● **Material provided**:
============================================================
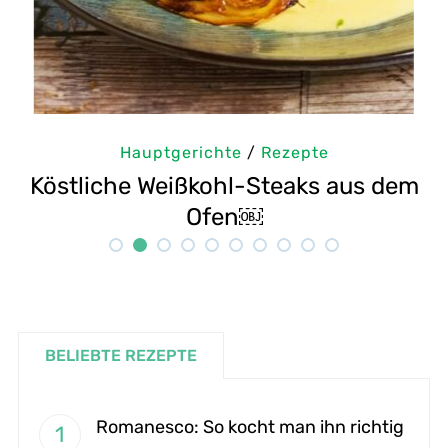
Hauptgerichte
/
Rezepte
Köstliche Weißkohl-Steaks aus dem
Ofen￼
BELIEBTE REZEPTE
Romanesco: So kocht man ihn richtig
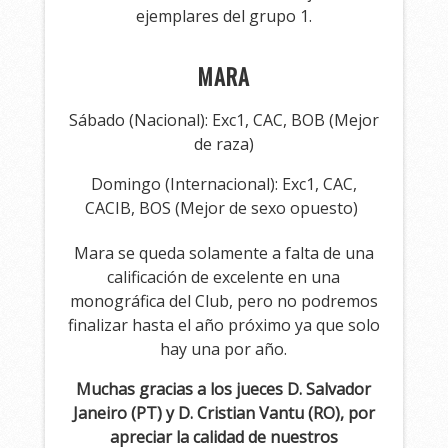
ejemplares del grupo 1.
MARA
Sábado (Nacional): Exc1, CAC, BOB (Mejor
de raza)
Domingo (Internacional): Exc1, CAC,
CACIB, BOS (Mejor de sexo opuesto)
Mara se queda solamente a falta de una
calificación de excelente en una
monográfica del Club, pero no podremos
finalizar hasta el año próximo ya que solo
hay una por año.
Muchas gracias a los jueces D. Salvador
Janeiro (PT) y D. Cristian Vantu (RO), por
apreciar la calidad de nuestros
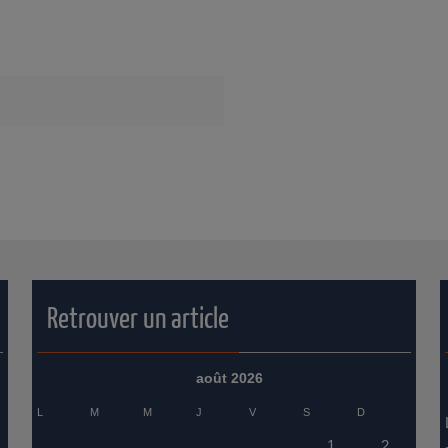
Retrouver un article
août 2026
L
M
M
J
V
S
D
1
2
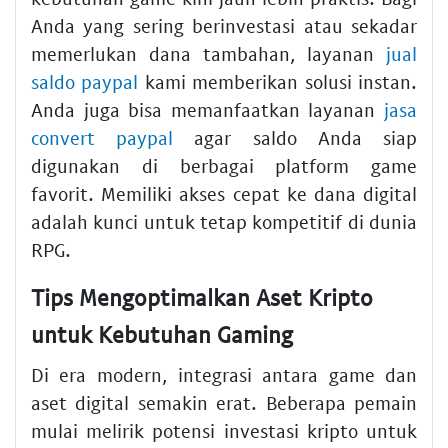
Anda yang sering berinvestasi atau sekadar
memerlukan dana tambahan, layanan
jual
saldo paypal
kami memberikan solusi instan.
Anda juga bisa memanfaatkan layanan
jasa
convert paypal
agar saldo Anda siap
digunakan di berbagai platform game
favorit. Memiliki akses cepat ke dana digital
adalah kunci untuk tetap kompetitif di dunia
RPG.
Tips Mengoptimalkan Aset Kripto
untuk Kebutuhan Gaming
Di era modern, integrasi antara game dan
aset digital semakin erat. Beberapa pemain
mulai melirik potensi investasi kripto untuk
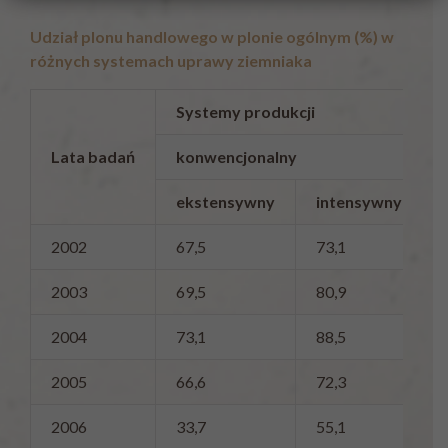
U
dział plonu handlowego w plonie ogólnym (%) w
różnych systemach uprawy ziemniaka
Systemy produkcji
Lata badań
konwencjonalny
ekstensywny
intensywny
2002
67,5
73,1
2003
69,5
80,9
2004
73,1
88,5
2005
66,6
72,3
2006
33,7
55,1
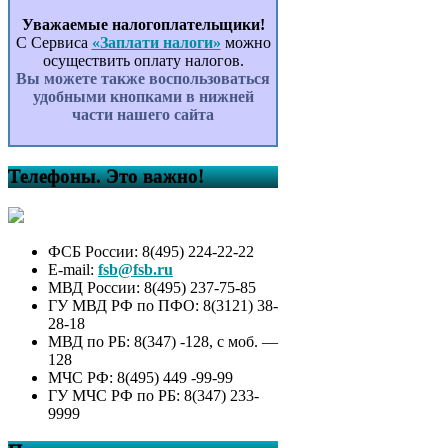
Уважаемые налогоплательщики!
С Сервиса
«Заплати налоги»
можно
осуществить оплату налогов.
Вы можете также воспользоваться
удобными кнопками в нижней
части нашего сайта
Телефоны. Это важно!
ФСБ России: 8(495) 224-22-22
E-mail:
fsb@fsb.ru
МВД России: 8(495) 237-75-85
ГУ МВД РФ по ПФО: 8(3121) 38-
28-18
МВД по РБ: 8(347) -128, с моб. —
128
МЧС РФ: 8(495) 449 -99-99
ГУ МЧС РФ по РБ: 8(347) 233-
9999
============================================================
● **Your objective**:
Count the lines of the records that include the word "digital". Give the number by itself.

● **Answer for the task**:
2